Not macht erfinderisch. Die im Vergleich zu Mittel- und Osteuropa erbärmliche Theaterlandschaft der USA hat seit je die Fantasie freier Gruppen beflügelt. So auch die Riot Group aus San Francisco. Pugilist Specialist wurde, wie alle Stücke der Gruppe, von Adriano Shaplin geschrieben, der auch selbst mitspielt. Es ist ein Stück über Amerika in der hysterischen Atmosphäre des Irak-Kriegs. Aber es ist auch ein Stück über die Denk- und Reaktionsweise von Soldaten und darüber hinaus über die conditio humana. Das ist ungemütlich. Politisches Theater am Puls der Zeit. Und im Verzicht auf Mittel ein Extrem. Von Sinnlichkeit - keine Spur. Die Riot Group baut auf das Wort. Szenisch ist sie mit ihrem Minimalismus an einem Ende angelangt.

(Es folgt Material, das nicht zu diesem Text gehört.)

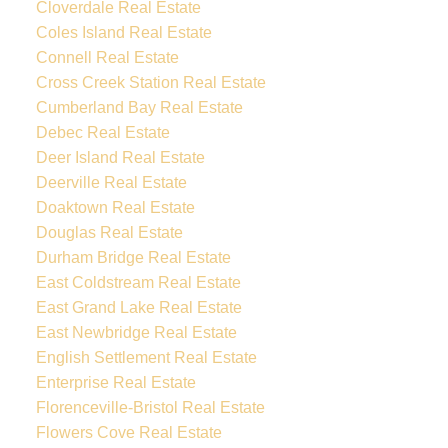
Cloverdale Real Estate
Coles Island Real Estate
Connell Real Estate
Cross Creek Station Real Estate
Cumberland Bay Real Estate
Debec Real Estate
Deer Island Real Estate
Deerville Real Estate
Doaktown Real Estate
Douglas Real Estate
Durham Bridge Real Estate
East Coldstream Real Estate
East Grand Lake Real Estate
East Newbridge Real Estate
English Settlement Real Estate
Enterprise Real Estate
Florenceville-Bristol Real Estate
Flowers Cove Real Estate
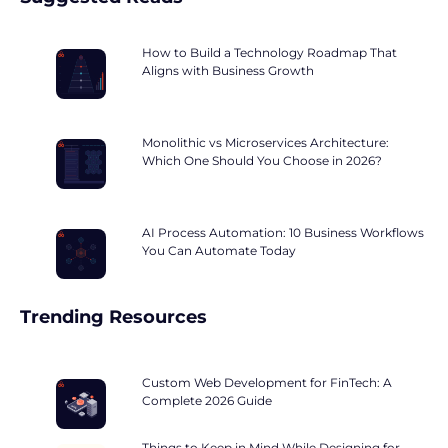
How to Build a Technology Roadmap That
Aligns with Business Growth
Monolithic vs Microservices Architecture:
Which One Should You Choose in 2026?
AI Process Automation: 10 Business Workflows
You Can Automate Today
Trending Resources
Custom Web Development for FinTech: A
Complete 2026 Guide
Things to Keep in Mind While Designing for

Als genaues Gegenstück erweist sich die dänisch-schwedische Mermaid nach Hans Christian Andersen, die man, in Analogie zum "Handlungsballett", "Handlungsakrobatik" nennen könnte. Knapp am Rande des Kitsches liefert die Mischung aus Zirkus und Schauspiel Bilder von dichter Poesie. Alltäglich ist das jedenfalls nicht.
Gegen Kitsch gefeit ist Christoph Marthaler. Denn wo Sentimentalität sich einstellen könnte, schaltet sich bei ihm automatisch die Ironiesicherung ein. Mit welchem Ensemble Marthaler und seine unvermeidliche Bühnenbildnerin Anna Viebrock auch arbeiten - es kommt stets das vertraute Marthaler-Design heraus, und das ist nicht despektierlich gemeint. Auch die in den Niederlanden einstudierten Seemannslieder tragen seine unverwechselbare Handschrift. So konsequent arbeiten nur noch Jérôme Deschamps und Pina Bausch, an die Marthaler in mancher Beziehung denken lässt. Am wenigsten haben seine szenischen Absagen an eine Dramaturgie der Kausalität mit den gefälligen Liederabenden eines Franz Wittenbrink zu tun.
Und was singt die Region im Zeitalter von Hartz IV und Ich-AG? Den Schwabenblues. Den Sozialdemokraten Felix Huby und seinen Koautor Jürgen Popig bewegt nicht der Bauernkrieg wie einst Yaak Karsunke, nicht die Badische Revolution wie Walter Moßmann und Cornelius Schwehr in ihrer Oper Heimat und nicht das Dorfleben im Dritten Reich wie Thomas Strittmatter, sondern das Schicksal der Unternehmerfamilie Hohner. Am Schluss steht der Mundharmonikafabrikant vor dem Bankrott. Von den Arbeitern ist nicht die Rede. Volkstheater? Nein, eher schon: Schröders Hoftheater.